Literally hundreds, perhaps thousands, of different robot types will be needed to automate all harvesting.
"Members of the $7.5 billion annual Washington agriculture industry have long grappled with labor shortages, and depend on workers coming up from Mexico each year to harvest many crops"
Coming up from Mexico? Nope. They were already here. Anyone that lives in the areas where agriculture is the base for the local economy knows that the illegals don't go back.
When I stayed in Germany's Odenwald (where you could get a nice apple by walking roadside anywhere, and lifting an arm), they just let the fruit drop. Then they'd scoop from the ground with a tractor, pulp, press, and make the most delicious Apfelsaft or (next year) rather strong rough cider. Appropriate technology Rules Ja Wohl.
I have a problem with you hiring illegals. It hurts non-illegals. You are an asshole.
Hiring an illegal hurts workers and (in the short term) helps the illegal worker. It screws good people who do the right thing. It rewards sleaze. It hurts us all.
"Would you have any problem with the four hour commute from your desk in the city to a broccoli field in Modesto?"
Is there any point to that weird statement? You deliver it as if you were making a point.
and this whole part:
America's unemployment rate is at 4.7%, which is already about as low as NAIRU unemployment can go. There are 11 million illegal workers. There is no way all those jobs could be filled with legal workers.

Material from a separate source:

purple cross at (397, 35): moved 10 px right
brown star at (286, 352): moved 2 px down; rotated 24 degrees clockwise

That is not realistic at all.
As if it were possible to suddenly remove all 11 million illegal workers. Its not so complaining that is not realistic is silly. Please stop trying to justify your selfish bullshit.
Eventually we won't need trees to grow fruit! We will be able to have fruit emerge from rows of plant tissue cultures. $15 billion in research can get that working.

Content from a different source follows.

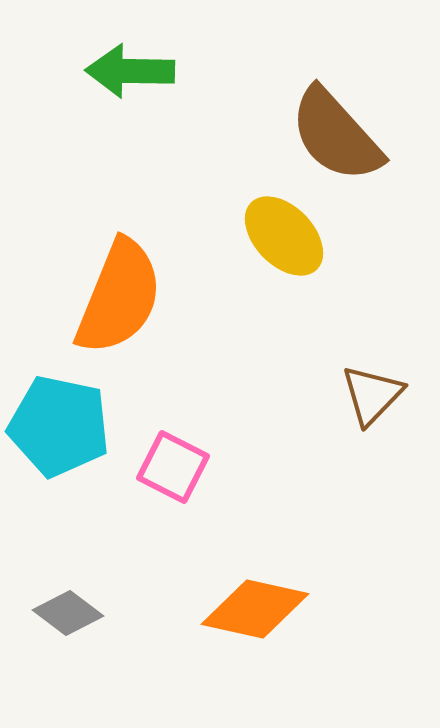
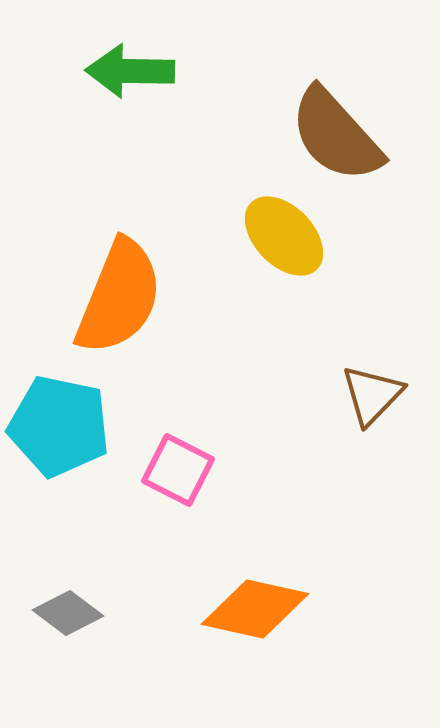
pink square: moved 5 px right, 3 px down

Then, somebody will say .. hmm why do we need fruits when we can just grow fruit tissue cells? They can secrete orange juice or whatever. Another $15 billion in research work can get that working.

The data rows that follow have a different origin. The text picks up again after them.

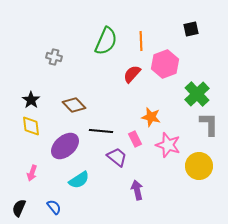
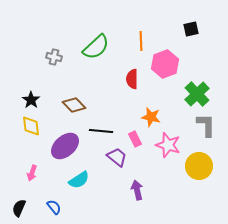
green semicircle: moved 10 px left, 6 px down; rotated 24 degrees clockwise
red semicircle: moved 5 px down; rotated 42 degrees counterclockwise
gray L-shape: moved 3 px left, 1 px down
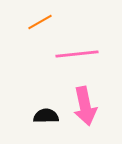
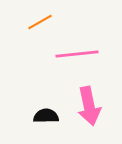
pink arrow: moved 4 px right
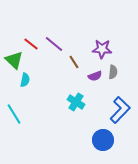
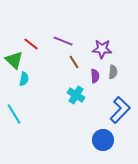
purple line: moved 9 px right, 3 px up; rotated 18 degrees counterclockwise
purple semicircle: rotated 72 degrees counterclockwise
cyan semicircle: moved 1 px left, 1 px up
cyan cross: moved 7 px up
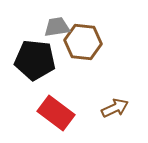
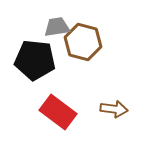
brown hexagon: rotated 9 degrees clockwise
brown arrow: moved 1 px left, 1 px down; rotated 32 degrees clockwise
red rectangle: moved 2 px right, 1 px up
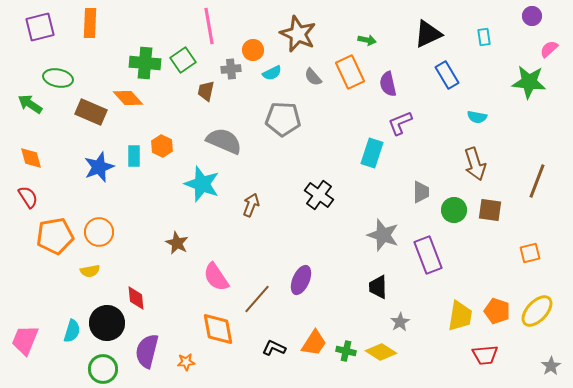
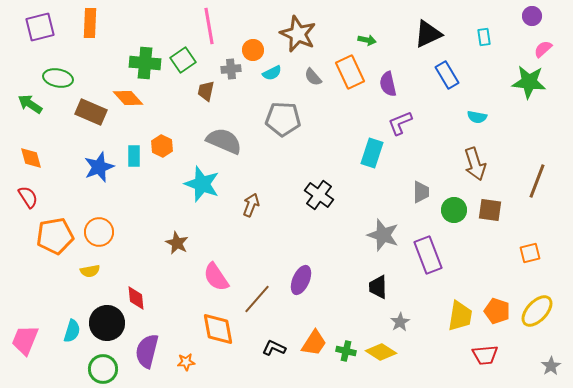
pink semicircle at (549, 49): moved 6 px left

Then someone will say why do we need orange fruit cells growing in tissue culture vats to secrete orange juice?
Why not just synthesize the orange juice directly using chemistry -- all you need is carbon, oxygen, hydrogen and some minerals. Another $15 billion in research can get that done.
Let's hope it doesn't become "why is orange juice needed if robots don't drink orange juice?" .. that's the attitude of people who think humans value comes from their work.
This is a symptom of two much larger problems -- the coming automation of menial work leading to massive unemployment, and employers that squeeze every single inefficiency out of a process.
If employers had a choice, they'd make people work for free -- they have no desire to pay even the minimum wage. After all, it cuts into their profits. I'm one of those people who thinks we should leave some slack in the system -- not because I'm a lazy entitled idiot, but because I don't want to see all the desperate unemployed people running around stealing and killing each other.
If you take automation to the extreme end of the spectrum, every job that people typically do is automated, including things like paper filing, IT, programming and fruit picking. This time, skilled workers aren't going to be able to sit back and say "oh, it's those lazy factory workers that don't want to retrain." The reality is that there is no retraining workers for this next phase. If you're below an IQ of, say, 120, there's no work for you. Where that leads, I have no idea...eugenics? Culling of the low end of the population?
People who think that all these migrant workers can just retrain to be data scientists are fooling themselves. I've dealt with a large cross section of society in my various jobs -- there are actual limits on how much a person can handle intellectually. In the past, we had work for them, but I'm not sure what we're going to do now.